[Date Prev][Date Next][Thread Prev][Thread Next][Date Index][Thread Index]

Re: [HTCondor-users] Using cgroups to limit job memory



On 4/2/2015 9:30 AM, Roderick Johnstone wrote:
Todd

The HOWTO recipes are your friend.  From the HTCondor.org homepage look
for "HOWTO recipes"; the direct link is
   https://htcondor-wiki.cs.wisc.edu/index.cgi/wiki?p=HowToAdminRecipes

Thanks for the pointer, yes these are really useful.

Glad to hear it!


ok, I think I understand this, but it would be good to have
clarification on a one thing please:

1) Is MemoryUsage tracking the resident memory usage (ie excluding any
virtual memory) of the whole job process tree when cgroups is configured?


Yes.

And even if you do not configure/use cgroups, HTCondor attempts to make MemoryUsage mean the same thing. It does this by summing the resident set size for each process in the job process tree. This may end up overestimating the memory usage compared to what cgroups would report (imagine a job that has dozens of child processes that all load the same shared library), but it is a pretty reasonable approximation. Without cgroups, HTCondor tracks what processes are in a group via several different algorithms that can work very accurately in practice, especially if you give HTCondor a range of GIDs to use (see http://goo.gl/LVDSys).

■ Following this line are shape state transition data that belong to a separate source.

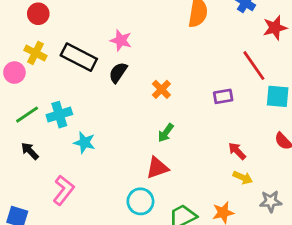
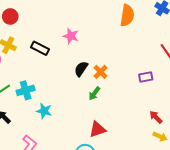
black rectangle: (79, 57) -> (40, 48), size x0.7
black semicircle: (118, 73) -> (81, 69), moved
green arrow: (166, 133) -> (94, 93), moved

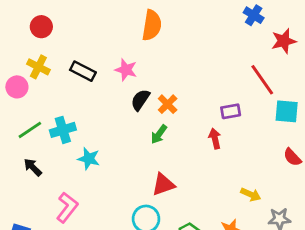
orange semicircle: (127, 15) -> (152, 25), moved
pink star: (71, 36) -> (126, 70), moved
red arrow: (156, 117) -> (215, 139), moved, turned 32

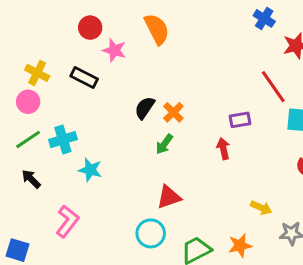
orange semicircle: (152, 25) -> (157, 29), turned -36
red circle: (41, 27) -> (90, 28), moved
pink star: (126, 70) -> (114, 50), moved
pink circle: (17, 87) -> (28, 102), moved

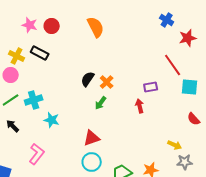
pink star: (114, 50) -> (30, 25), moved
black rectangle: (84, 77) -> (40, 53), moved
red triangle: (169, 197) -> (92, 138), moved
yellow arrow: (261, 208) -> (175, 145), moved

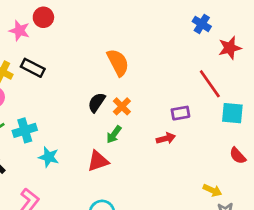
red circle: (52, 26) -> (43, 17), moved
orange semicircle: (96, 27) -> (118, 63), moved
red arrow: (140, 106) -> (166, 138), turned 88
red triangle: (92, 138) -> (98, 161), moved

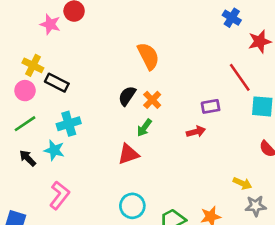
black rectangle: (33, 68) -> (57, 83), moved
cyan cross: (25, 130) -> (69, 124), moved
cyan star: (49, 157) -> (54, 150), moved

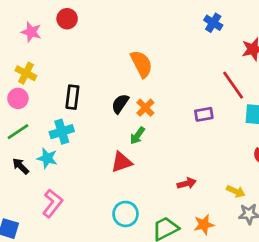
blue cross: (232, 18) -> (213, 23), moved
pink star: (50, 24) -> (31, 32), moved
black rectangle: (57, 83) -> (72, 97), moved, turned 70
red arrow: (196, 132) -> (187, 183), moved

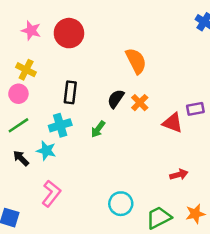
red circle: (67, 19) -> (69, 33), moved, size x1.5
green arrow: (137, 136) -> (98, 129), moved
red triangle: (122, 162) -> (173, 123), moved, turned 40

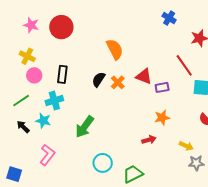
pink circle: (18, 94) -> (34, 75), moved
red triangle: (173, 123) -> (144, 76), moved
green arrow: (98, 129) -> (85, 127), moved, size x1.6
orange star: (195, 214) -> (162, 118), moved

If so, would something like the following, (based on examples from the
wiki page), in an environment with cgroups enabled, place a job on hold
when the job process tree allocates more resident memory than in the
request_memory submit file attribute?

# Allow jobs to not be limited by request_memory otherwise
# this policy can never be triggered
CGROUP_MEMORY_LIMIT_POLICY=none

# hold jobs that are more than 10% over requested memory
MEMORY_EXCEEDED = ((MemoryUsage*1.1 > request_memory) =!= TRUE)
PREEMPT = $(PREEMPT)) || $(MEMORY_EXCEEDED)
WANT_SUSPEND = False
WANT_HOLD = $(MEMORY_EXCEEDED)
WANT_HOLD_REASON = ifThenElse( $(MEMORY_EXCEEDED), \
       "Your job used more resident memory than it requested.", \
       undefined )


Without actually testing the above, off the top of my head the idea looks like it should work. Note that the above has a syntax error for the PREEMPT expression due to unmatched parenthesis - you probably wanted
  PREEMPT = ($(PREEMPT)) || $(MEMORY_EXCEEDED)
Also note that jobs will not be preempted until they exhaust their MaxJobRetirementTime, which is time HTCondor promises to let the job run without being preempted for any reason. So if you want to immediately hold jobs that exceed memory usage even if the jobs have specified a maxjobretirementtime and you are using HTCondor v8.2 or above, you will want to use the template at
 https://htcondor-wiki.cs.wisc.edu/index.cgi/wiki?p=HowToLimitCpuUsage
and just replace $(CPU_EXCEEDED) with $(MEMORY_EXCEEDED).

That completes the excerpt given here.